Faz-me lembrar da discussão travada, em agravo regimental, na Ação Direta de Inconstitucionalidade (ADI) nº 3.153, entre os ministros Carlos Mário Velloso (aposentado), Sepúlveda Pertence (falecido) e Carlos Ayres Britto (aposentado), onde este último consignou:
“Os direitos sociais, embora não clausulados de pétreos, são pétreos; eles são implicitamente pétreos, não explicitamente” [2].
Isso porque, embora a literalidade do inciso IV do § 4º do artigo 60 da Constituição da República registre “direitos e garantias individuais”, reportando-se, aparentemente, apenas ao Capítulo I do Título I, excluindo os direitos sociais, previstos no Capítulo II, trata-se apenas de dimensões dos direitos fundamentais, com os direitos individuais compondo a primeira dimensão e os direitos sociais, a segunda.
E, entre os direitos sociais, pétreos e de aplicação (não aplicabilidade) imediata [3], previstos na Constituição da República, encontra-se a proteção à relação de emprego contra despedida arbitrária ou sem justa causa, “nos termos de lei complementar”, que preverá indenização compensatória, dentre outros direitos [4].
Aqui já há uma teratologia, em face de mais de trinta anos de omissão legislativa, até porque, como cirurgicamente explicitou Michel Temer, a Constituição da República conferiu “eficácia plena a todos os preceitos constitucionais em face da previsão do controle da inconstitucionalidade por omissão” [5].

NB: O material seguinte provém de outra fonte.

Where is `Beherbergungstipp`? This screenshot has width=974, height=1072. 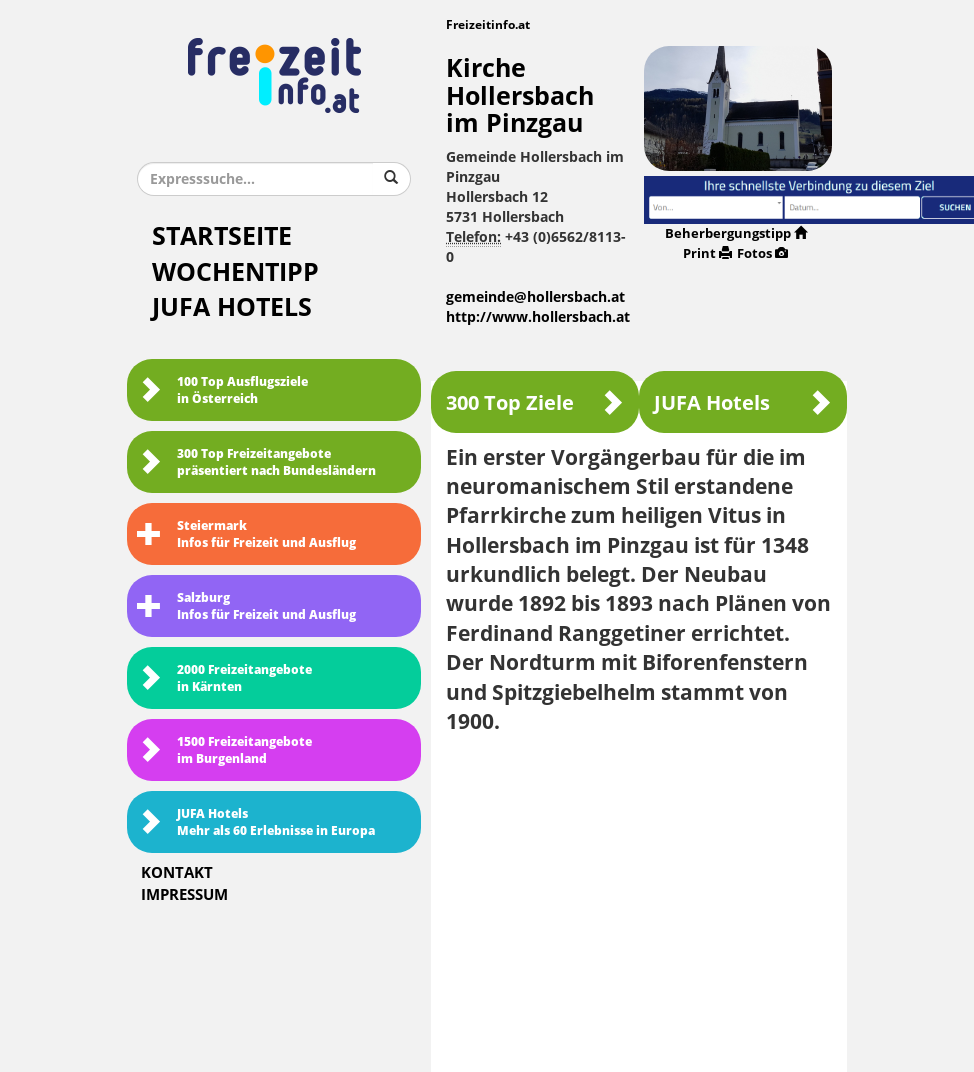 Beherbergungstipp is located at coordinates (736, 233).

Porém, ainda segundo a Constituição da República, até que seja promulgada a lei complementar a que se refere o artigo 7º, I, fica vedada a dispensa arbitrária ou sem justa causa da empregada gestante, desde a confirmação da gravidez até cinco meses após o parto [6].
Ao interpretar esta disposição normativa, o STF fixou a seguinte norma, vazada no Tema nº 497 da repercussão geral: “A incidência da estabilidade prevista no art. 10, inc. II, do ADCT, somente exige a anterioridade da gravidez à dispensa sem justa causa” [7].
Mas vejam. A discussão, no âmbito do STF, foi tão somente em definir o sentido e o alcance da expressão “confirmação da gravidez”, isto é, se a proteção constitucional exigiria apenas a presença do requisito biológico (a gravidez) ou se seria necessário o prévio conhecimento ou comprovação da gravidez no momento da dispensa. Esta foi a controvérsia, unicamente.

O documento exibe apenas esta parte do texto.